John Willoughby Meares records in his autobiography, `At the Heels of the Mighty', 1934 (SC MSS 169/1/1), donated to the Archives by his son, Stanley Meares, that the Darjeeling hydro-electric scheme, not only would be the first installation of its kind in India, but also the first public electricity supply scheme of any sort there. He took up his appointment with Kilburn & Co of Calcutta in 1896, aged 25.

The firm was was one of those many old-established concerns dating from the trading days of John Company-the old East India Company. Custom decreed that they should recruit young men from home for service on short term agreements, which in most cases were extended until by effluxion of time the man became a partner or retired at about fifty-five.

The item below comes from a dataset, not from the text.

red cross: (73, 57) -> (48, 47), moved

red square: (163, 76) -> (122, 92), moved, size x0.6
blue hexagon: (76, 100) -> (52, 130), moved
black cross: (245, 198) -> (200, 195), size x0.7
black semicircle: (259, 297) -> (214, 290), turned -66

Each of these firms was the agent for several English Companies, often of the most diverse character; and also took under its wing as many Indian limited liability companies as it could, in the capacity of "managing agents."  The firm held a controlling interest financially, supplied the directors, settled the policy, negotiated sales, and took a share (sometimes a lion's share) of the profits.'

Once in post in Darjeeling, he had to deal with many unexpected problems and solve them immediately, without recourse to the advice of more experienced senior colleagues.  He also had to contend with the hazards of working in a tropical jungle. He killed from six to a dozen poisonous snakes a day. Once a rock blast flushed out two hamadryads (a type of cobra) over 7 feet long, 'which almost alone of these reptiles will attack without provocation'.

Other hazards were stink bugs, and diseases such as plague, leprosy, smallpox, typhoid and paratyphoid.  Food poisoning was an ever-present risk.

'I may add that the young engineer who finds himself in difficulties can generally count upon help from some more experienced man in his neighbourhood; but in pioneer work in a remote spot, where there were no other fellow-practitioners to consult, every sort of mechanical conundrum had to be taken and dealt with as it turned up.'

During construction, there was an earthquake on June 12th 1897.

'Its epicentre was in the Khasia Hills of Assam, and Shillong was almost entirely destroyed. I was having tea in my room in the Darjeeling hotel at the time, and the first mild tremors rattled the cup and saucer and then upset some tea. ... I cleared out of doors with all haste just as the first severe shock arrived ... I saw the approach of the second great shock right across the town, and each wave-crest and hollow could be seen on the flat ground where I stood, as the trees bent right over.

Meanwhile, our chimneys were gaily disintegrating and falling through the roof. Photographs are still obtainable showing the track of the dead-straight Eastern Bengal railway, at the foot of the hills, twisted into enormous rhythmical curves with chasms in the ground...' 

The damage to Meares's 'embryo works' was considerable. Despite this, the job was finished before the end of 1897, less than a year after work began.

In September 1899 there was a cyclone in Darjeeling 'bringing some 40 inches of rain down within 48 hours'. Meares, now working in Calcutta, returned to see whether his station had survived.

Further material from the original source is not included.